§ WHAT THIS TASK INVOLVES:
Using the data below, set down every line from the one containing "garantizamos la autenticida" through the one containing "We use cookies", inclusive and unchanged. Pictures are to be skipped.

Stored data entries:
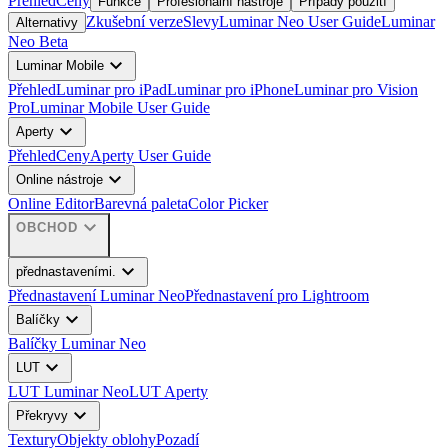
Přehled
Ceny
Funkce
Profesionální nástroje
Případy použití
Zkušební verze
Slevy
Luminar Neo User Guide
Luminar
Alternativy
Neo Beta
expand_more
Luminar Mobile
Přehled
Luminar pro iPad
Luminar pro iPhone
Luminar pro Vision
Pro
Luminar Mobile User Guide
expand_more
Aperty
Přehled
Ceny
Aperty User Guide
expand_more
Online nástroje
Online Editor
Barevná paleta
Color Picker
expand_more
OBCHOD
expand_more
přednastaveními.
Přednastavení Luminar Neo
Přednastavení pro Lightroom
expand_more
Balíčky
Balíčky Luminar Neo
expand_more
LUT
LUT Luminar Neo
LUT Aperty
expand_more
Překryvy
Textury
Objekty oblohy
Pozadí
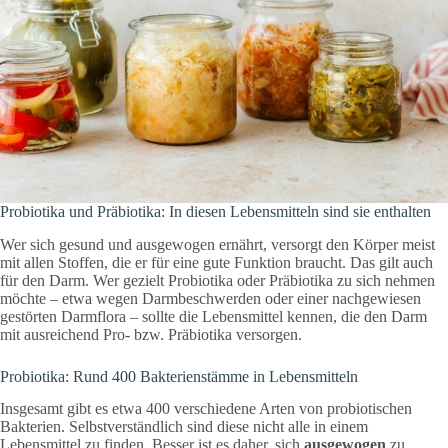
Probiotika und Präbiotika: In diesen Lebensmitteln sind sie enthalten
Wer sich gesund und ausgewogen ernährt, versorgt den Körper meist
mit allen Stoffen, die er für eine gute Funktion braucht. Das gilt auch
für den Darm. Wer gezielt Probiotika oder Präbiotika zu sich nehmen
möchte – etwa wegen Darmbeschwerden oder einer nachgewiesen
gestörten Darmflora – sollte die Lebensmittel kennen, die den Darm
mit ausreichend Pro- bzw. Präbiotika versorgen.
Probiotika: Rund 400 Bakterienstämme in Lebensmitteln
Insgesamt gibt es etwa 400 verschiedene Arten von probiotischen
Bakterien. Selbstverständlich sind diese nicht alle in einem
Lebensmittel zu finden. Besser ist es daher, sich
ausgewogen
zu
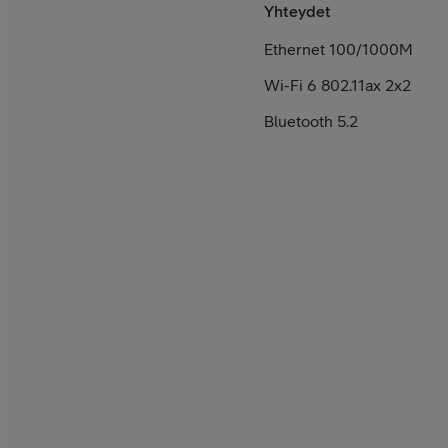
Yhteydet
Ethernet 100/1000M
Wi-Fi 6 802.11ax 2x2
Bluetooth 5.2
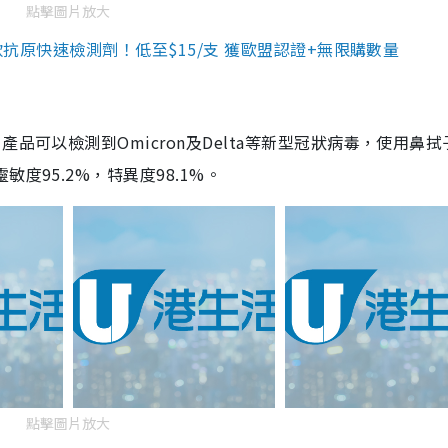
點擊圖片放大
3款抗原快速檢測劑！低至$15/支 獲歐盟認證+無限購數量
品可以檢測到Omicron及Delta等新型冠狀病毒，使用鼻拭
度95.2%，特異度98.1%。
點擊圖片放大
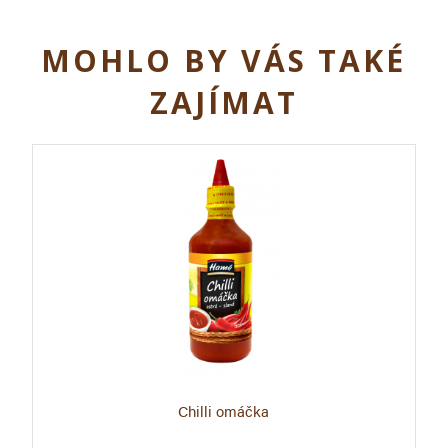
MOHLO BY VÁS TAKÉ
ZAJÍMAT
Chilli omáčka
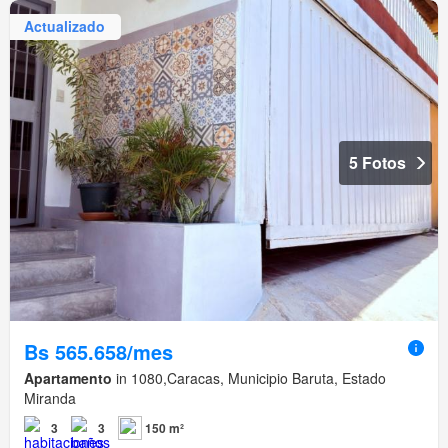
Actualizado
5 Fotos
Bs 565.658/mes
Apartamento
in 1080,Caracas, Municipio Baruta, Estado
Miranda
3
3
150 m²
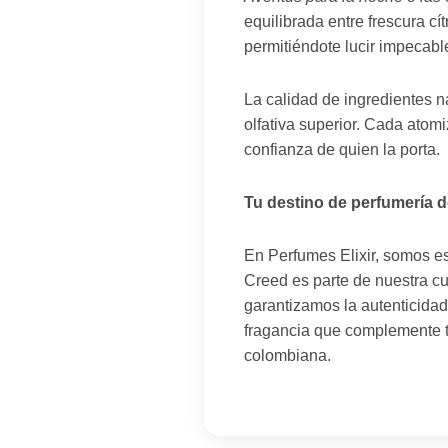
equilibrada entre frescura c
permitiéndote lucir impecabl
La calidad de ingredientes n
olfativa superior. Cada atom
confianza de quien la porta.
Tu destino de perfumería d
En Perfumes Elixir, somos e
Creed es parte de nuestra cu
garantizamos la autenticida
fragancia que complemente tu
colombiana.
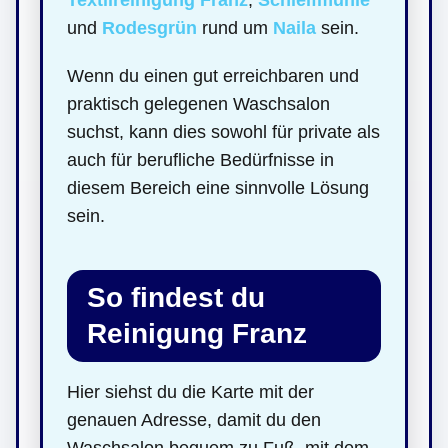
und
Rodesgrün
rund um
Naila
sein.
Wenn du einen gut erreichbaren und
praktisch gelegenen Waschsalon
suchst, kann dies sowohl für private als
auch für berufliche Bedürfnisse in
diesem Bereich eine sinnvolle Lösung
sein.
So findest du
Reinigung Franz
Hier siehst du die Karte mit der
genauen Adresse, damit du den
Waschsalon bequem zu Fuß, mit dem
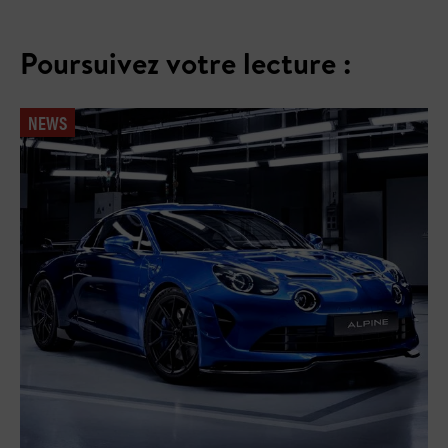
Poursuivez votre lecture :
NEWS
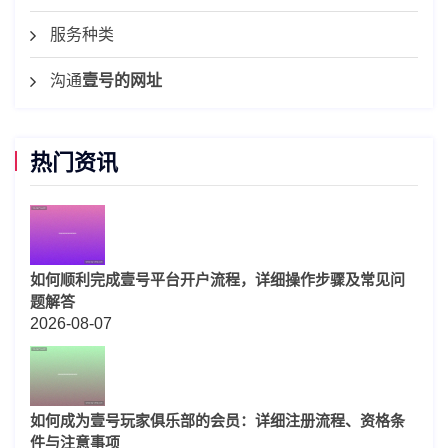
服务种类
沟通
壹号的网址
热门资讯
如何顺利完成壹号平台开户流程，详细操作步骤及常见问
题解答
2026-08-07
如何成为壹号玩家俱乐部的会员：详细注册流程、资格条
件与注意事项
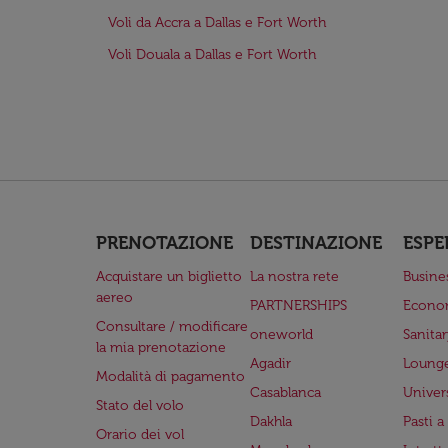
Voli da Accra a Dallas e Fort Worth
Voli Douala a Dallas e Fort Worth
PRENOTAZIONE
DESTINAZIONE
ESPE
Acquistare un biglietto
La nostra rete
Busine
aereo
PARTNERSHIPS
Econo
Consultare / modificare
oneworld
Sanita
la mia prenotazione
Agadir
Lounge
Modalità di pagamento
Casablanca
Univer
Stato del volo
Dakhla
Pasti 
Orario dei vol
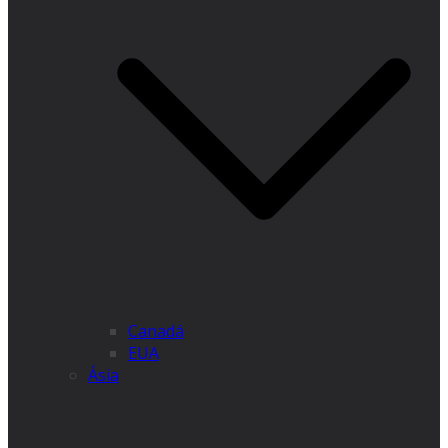
Canadá
EUA
Ásia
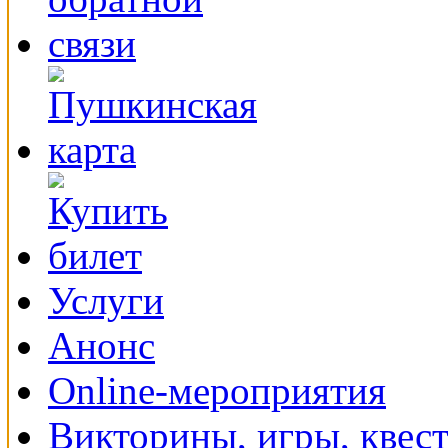
Услуги
Анонс
Online-мероприятия
Викторины, игры, квес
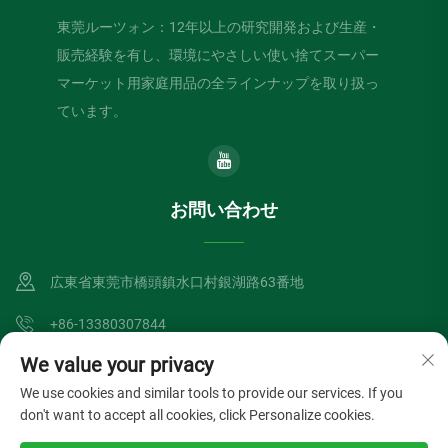
東莞ルーツォン：12年以上の研究開発および生産・
販売経験を有し、環境にやさしい使い捨てスーパー
マーケット用家庭用品の全ラインナップを取り扱っ
ています。
お問い合わせ
広東省東莞市橋頭鎮水口村銀湖路63番地
+86-13380307844
We value your privacy
[email protected]
We use cookies and similar tools to provide our services. If you
don't want to accept all cookies, click Personalize cookies.
Copyright © Dongguan Lvzong Industrial Co., Ltd. All Rights Reserved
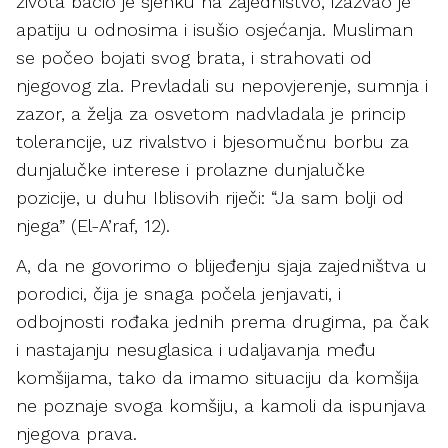
života bacio je sjenku na zajedništvo, izazvao je
apatiju u odnosima i isušio osjećanja. Musliman
se počeo bojati svog brata, i strahovati od
njegovog zla. Prevladali su nepovjerenje, sumnja i
zazor, a želja za osvetom nadvladala je princip
tolerancije, uz rivalstvo i bjesomučnu borbu za
dunjalučke interese i prolazne dunjalučke
pozicije, u duhu Iblisovih riječi: “Ja sam bolji od
njega” (El-A’raf, 12).
A, da ne govorimo o blijeđenju sjaja zajedništva u
porodici, čija je snaga počela jenjavati, i
odbojnosti rođaka jednih prema drugima, pa čak
i nastajanju nesuglasica i udaljavanja među
komšijama, tako da imamo situaciju da komšija
ne poznaje svoga komšiju, a kamoli da ispunjava
njegova prava.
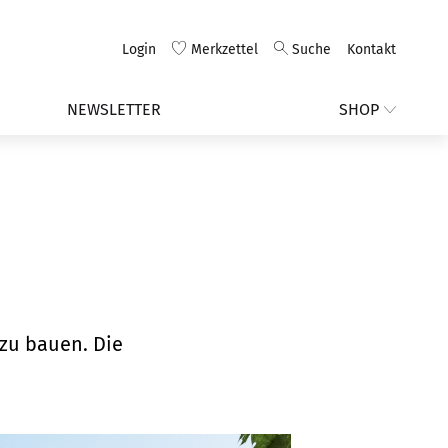
Login
Merkzettel
Suche
Kontakt
NEWSLETTER
SHOP
zu bauen. Die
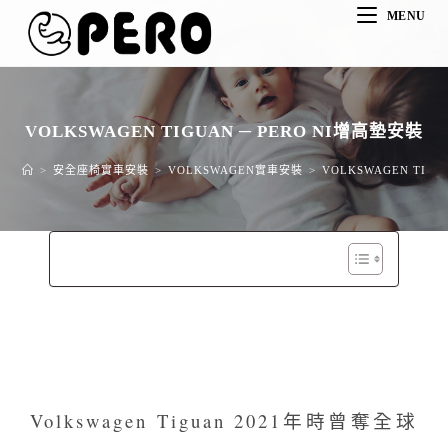
MENU
VOLKSWAGEN TIGUAN ─ PERO NI增高墊安裝
>
安全座椅實車安裝
>
VOLKSWAGEN實車安裝
>
VOLKSWAGEN TIGU
Volkswagen Tiguan 2021年時曾奪全球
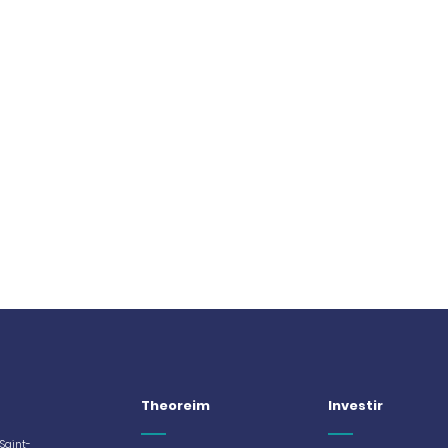
Theoreim
Investir
 Saint-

§ SOLUTION TO THE EXERCISE:
garantizamos la autenticida
fragancia que complemente tu
colombiana.
und
Rodesgrün
rund um
Naila
sein.
Wenn du einen gut erreichbaren und
praktisch gelegenen Waschsalon
suchst, kann dies sowohl für private als
auch für berufliche Bedürfnisse in
diesem Bereich eine sinnvolle Lösung
sein.
So findest du
Reinigung Franz
Hier siehst du die Karte mit der
genauen Adresse, damit du den
Waschsalon bequem zu Fuß, mit dem
Poursuivez votre lecture :
NEWS
服务种类
沟通
壹号的网址
热门资讯
如何顺利完成壹号平台开户流程，详细操作步骤及常见问
题解答
2026-08-07
如何成为壹号玩家俱乐部的会员：详细注册流程、资格条
件与注意事项
Voli da Accra a Dallas e Fort Worth
Voli Douala a Dallas e Fort Worth
PRENOTAZIONE
DESTINAZIONE
ESPE
Acquistare un biglietto
La nostra rete
Busine
aereo
PARTNERSHIPS
Econo
Consultare / modificare
oneworld
Sanita
la mia prenotazione
Agadir
Lounge
Modalità di pagamento
Casablanca
Univer
Stato del volo
Dakhla
Pasti 
Orario dei vol
Canadá
EUA
Ásia
Услуги
Анонс
Online-мероприятия
Викторины, игры, квес
東莞ルーツォン：12年以上の研究開発および生産・
販売経験を有し、環境にやさしい使い捨てスーパー
マーケット用家庭用品の全ラインナップを取り扱っ
ています。
お問い合わせ
広東省東莞市橋頭鎮水口村銀湖路63番地
+86-13380307844
We value your privacy
[email protected]
We use cookies and similar tools to provide our services. If you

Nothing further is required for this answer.